Segment Start: Exercise material
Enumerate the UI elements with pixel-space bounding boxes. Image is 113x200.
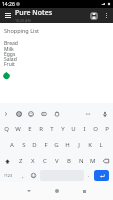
button[interactable]: Voice input	[99, 108, 111, 120]
staticText: Y	[61, 125, 65, 133]
button[interactable]: Stickers	[25, 108, 37, 120]
staticText: O	[93, 125, 98, 133]
button[interactable]: M	[87, 153, 99, 169]
staticText: U	[71, 125, 76, 133]
button[interactable]: O	[90, 121, 101, 137]
button[interactable]: P	[101, 121, 112, 137]
staticText: A	[10, 141, 14, 149]
staticText: T	[50, 125, 54, 133]
staticText: P	[105, 125, 109, 133]
staticText: M	[90, 157, 96, 165]
staticText: Pure Notes	[15, 8, 53, 18]
button[interactable]: Shift	[0, 153, 14, 169]
staticText: Shopping List	[4, 27, 40, 34]
staticText: K	[88, 141, 92, 149]
staticText: R	[39, 125, 43, 133]
button[interactable]: A	[6, 137, 18, 153]
button[interactable]: Emoji	[28, 170, 39, 181]
staticText: Q	[4, 125, 9, 133]
staticText: ,	[22, 172, 24, 180]
staticText: 10:26 AM	[15, 18, 31, 23]
button[interactable]: Recent apps	[78, 185, 90, 197]
button[interactable]: Z	[14, 153, 27, 169]
button[interactable]: G	[51, 137, 62, 153]
button[interactable]: B	[63, 153, 75, 169]
staticText: V	[55, 157, 59, 165]
button[interactable]: F	[40, 137, 51, 153]
staticText: J	[78, 141, 80, 149]
button[interactable]: I	[79, 121, 90, 137]
button[interactable]: R	[35, 121, 46, 137]
button[interactable]: W	[12, 121, 24, 137]
staticText: L	[99, 141, 103, 149]
staticText: C	[43, 157, 47, 165]
button[interactable]: Home	[51, 185, 63, 197]
button[interactable]: Symbols	[1, 169, 15, 182]
button[interactable]: L	[95, 137, 106, 153]
staticText: F	[44, 141, 48, 149]
button[interactable]: Back	[23, 185, 35, 197]
button[interactable]: Y	[57, 121, 68, 137]
button[interactable]: E	[24, 121, 35, 137]
button[interactable]: K	[84, 137, 95, 153]
staticText: Bread	[4, 40, 18, 47]
staticText: Salad	[4, 56, 17, 63]
button[interactable]: Q	[0, 121, 12, 137]
button[interactable]: GIF	[38, 108, 50, 120]
staticText: .	[88, 171, 90, 179]
staticText: E	[28, 125, 32, 133]
staticText: S	[22, 141, 26, 149]
button[interactable]: More options	[101, 10, 112, 21]
staticText: Milk	[4, 46, 14, 53]
button[interactable]: C	[39, 153, 51, 169]
button[interactable]: U	[68, 121, 79, 137]
button[interactable]: Comma	[17, 170, 29, 182]
button[interactable]: D	[29, 137, 40, 153]
button[interactable]: J	[73, 137, 84, 153]
staticText: Eggs	[4, 51, 16, 58]
button[interactable]: Save note	[88, 10, 99, 21]
button[interactable]: S	[18, 137, 29, 153]
button[interactable]: More tools	[82, 108, 94, 120]
button[interactable]: V	[51, 153, 63, 169]
button[interactable]: Expand toolbar	[0, 108, 12, 120]
button[interactable]: Clipboard	[51, 108, 63, 120]
button[interactable]: Enter	[94, 170, 109, 181]
button[interactable]: N	[75, 153, 87, 169]
staticText: I	[83, 125, 86, 133]
staticText: Z	[19, 157, 23, 165]
staticText: Fruit	[4, 61, 15, 68]
staticText: W	[15, 125, 21, 133]
button[interactable]: Navigation menu	[2, 10, 13, 21]
button[interactable]: X	[27, 153, 39, 169]
staticText: ?123	[4, 173, 13, 178]
button[interactable]: T	[46, 121, 57, 137]
button[interactable]: Backspace	[99, 153, 113, 169]
staticText: G	[54, 141, 59, 149]
staticText: 14:26	[2, 1, 15, 8]
button[interactable]: H	[62, 137, 73, 153]
button[interactable]: Settings	[13, 108, 25, 120]
staticText: D	[32, 141, 37, 149]
staticText: X	[31, 157, 35, 165]
button[interactable]: Period	[84, 170, 94, 180]
staticText: H	[65, 141, 70, 149]
staticText: N	[79, 157, 84, 165]
staticText: B	[67, 157, 71, 165]
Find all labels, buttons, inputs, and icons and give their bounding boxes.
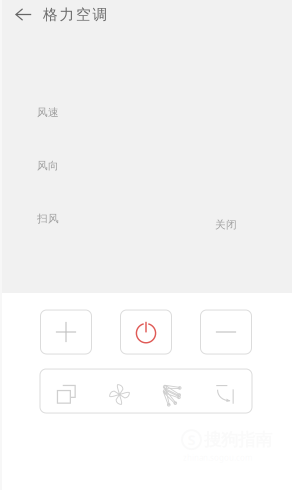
Segment End: Exercise material
Please copy each line from the material above in which the string "bounding" appears.

Answer to the exercise:
Enumerate the UI elements with pixel-space bounding boxes. Image is 113x200.
Find all labels, buttons, inputs, and icons and give their bounding boxes.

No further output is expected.